Am Sonntag erlebten wir eine außergewöhnliche Führung durch die Kernzone des Buchenwalds „Grumsiner Forst“(s. Fotos 1-3), der zum UNESCO-Weltnaturerbe gehört. Unser Naturführer Roland Scholz nahm uns auf einer vierstündigen Wanderung mit in ein beeindruckendes Waldgebiet aus ca. 120 - 150 Jahre alten Buchen und vermittelte uns die vielfältigen, im wahrsten Sinne des Wortes „Beziehungsgeflechte“, die die Bäume untereinander eingehen. Wir erhielten ganz neue Einblicke in das Leben im Wald, wenn sich die Natur ungestört entwickeln darf. Auch abends erlebten wir noch ein Naturschauspiel: Es gab eine totale Mondfinsternis, die wir auf der Wiese vor dem Hotel als sogenannten Blutmond bestaunen konnten!
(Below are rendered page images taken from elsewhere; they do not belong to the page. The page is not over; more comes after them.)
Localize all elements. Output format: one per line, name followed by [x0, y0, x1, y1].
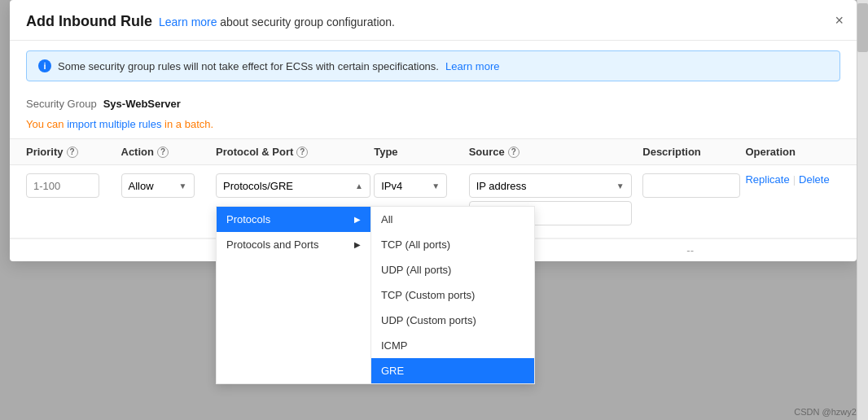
header-description: Description	[642, 146, 745, 158]
operation-cell: Replicate | Delete	[745, 173, 840, 186]
protocol-cell: Protocols/GRE ▲ Protocols ▶ Protocols an…	[216, 173, 374, 198]
dropdown-right-panel: All TCP (All ports) UDP (All ports) TCP …	[371, 207, 534, 383]
import-suffix: in a batch.	[164, 118, 213, 130]
protocols-arrow-icon: ▶	[354, 215, 361, 224]
dropdown-option-all[interactable]: All	[371, 207, 534, 232]
dropdown-item-protocols[interactable]: Protocols ▶	[217, 207, 370, 232]
header-source: Source ?	[469, 146, 643, 158]
header-type: Type	[374, 146, 469, 158]
import-prefix: You can	[26, 118, 64, 130]
protocol-select[interactable]: Protocols/GRE ▲	[216, 173, 370, 198]
banner-link[interactable]: Learn more	[445, 60, 499, 72]
dropdown-option-udp-all[interactable]: UDP (All ports)	[371, 257, 534, 282]
table-row: Allow ▼ Protocols/GRE ▲ Protocols ▶	[10, 165, 857, 238]
type-select[interactable]: IPv4 ▼	[374, 173, 447, 198]
description-input[interactable]	[642, 173, 740, 198]
security-group-value: Sys-WebServer	[103, 98, 181, 110]
dropdown-option-icmp[interactable]: ICMP	[371, 333, 534, 358]
protocols-ports-arrow-icon: ▶	[354, 240, 361, 249]
scrollbar[interactable]	[857, 0, 868, 420]
priority-help-icon[interactable]: ?	[67, 147, 78, 158]
description-cell	[642, 173, 745, 198]
banner-text: Some security group rules will not take …	[58, 60, 439, 72]
type-cell: IPv4 ▼	[374, 173, 469, 198]
import-row: You can import multiple rules in a batch…	[10, 116, 857, 138]
watermark: CSDN @hzwy23	[794, 407, 861, 417]
dropdown-option-udp-custom[interactable]: UDP (Custom ports)	[371, 308, 534, 333]
learn-more-text: about security group configuration.	[220, 15, 395, 28]
action-select[interactable]: Allow ▼	[121, 173, 195, 198]
learn-more-link[interactable]: Learn more	[159, 15, 217, 28]
import-link[interactable]: import multiple rules	[67, 118, 161, 130]
source-select-value: IP address	[476, 180, 527, 192]
dropdown-left-panel: Protocols ▶ Protocols and Ports ▶	[217, 207, 371, 383]
protocol-dropdown: Protocols ▶ Protocols and Ports ▶ All TC…	[216, 206, 535, 384]
modal-overlay: Add Inbound Rule Learn more about securi…	[0, 0, 868, 420]
source-chevron-icon: ▼	[616, 182, 625, 190]
header-priority: Priority ?	[26, 146, 121, 158]
dropdown-option-tcp-custom[interactable]: TCP (Custom ports)	[371, 282, 534, 308]
source-help-icon[interactable]: ?	[508, 147, 519, 158]
dropdown-item-protocols-and-ports[interactable]: Protocols and Ports ▶	[217, 232, 370, 257]
table-header: Priority ? Action ? Protocol & Port ? Ty…	[10, 138, 857, 165]
action-help-icon[interactable]: ?	[157, 147, 169, 158]
source-select[interactable]: IP address ▼	[469, 173, 632, 198]
info-banner: i Some security group rules will not tak…	[26, 50, 840, 81]
protocol-chevron-icon: ▲	[355, 182, 363, 190]
header-protocol: Protocol & Port ?	[216, 146, 374, 158]
info-icon: i	[38, 59, 51, 72]
priority-input[interactable]	[26, 173, 99, 198]
modal-header: Add Inbound Rule Learn more about securi…	[10, 0, 857, 41]
action-value: Allow	[129, 180, 154, 192]
modal: Add Inbound Rule Learn more about securi…	[10, 0, 857, 261]
operation-buttons: Replicate | Delete	[745, 173, 840, 186]
replicate-button[interactable]: Replicate	[745, 173, 789, 186]
action-cell: Allow ▼	[121, 173, 217, 198]
dropdown-option-gre[interactable]: GRE	[371, 358, 534, 383]
type-value: IPv4	[381, 180, 402, 192]
modal-title: Add Inbound Rule	[26, 13, 152, 30]
close-button[interactable]: ×	[835, 13, 844, 28]
op-divider: |	[793, 173, 796, 186]
protocol-value: Protocols/GRE	[223, 180, 293, 192]
bottom-dashes: --	[686, 244, 694, 256]
action-chevron-icon: ▼	[179, 182, 187, 190]
dropdown-option-tcp-all[interactable]: TCP (All ports)	[371, 232, 534, 257]
delete-button[interactable]: Delete	[799, 173, 830, 186]
protocol-help-icon[interactable]: ?	[296, 147, 308, 158]
security-group-label: Security Group	[26, 98, 97, 110]
header-operation: Operation	[745, 146, 840, 158]
header-action: Action ?	[121, 146, 217, 158]
priority-cell	[26, 173, 121, 198]
type-chevron-icon: ▼	[432, 182, 440, 190]
security-group-row: Security Group Sys-WebServer	[10, 91, 857, 116]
Am nächsten Tag unternahmen wir eine Radtour um den Grimnitzsee. Unterwegs machten wir im Geopark bei Groß Ziethen einen Zwischenstopp. (s. Foto 4) Bei Joachimsthal besichtigten wir den alten Kaiserbahnhof. (s. Foto 5) Er wurde 1898 als Station der neu geschaffenen Bahnstrecke Britz-Fürstenberg eröffnet und ist einer der vom letzten deutschen Kaiser Wilhelm II. genutzten Bahnhöfe Deutschlands. Heute ist er ein schön restauriertes Gebäudeensemble, in dem auch Veranstaltungen stattfinden. Bei Joachimsthal fanden wir auch eine Möglichkeit, uns zu stärken und in den See zu springen. Auf dem Rückweg über Angermünde gab’s dort in einem Gartenrestaurant bei sonnigem Wetter ein Abendessen unter freiem Himmel.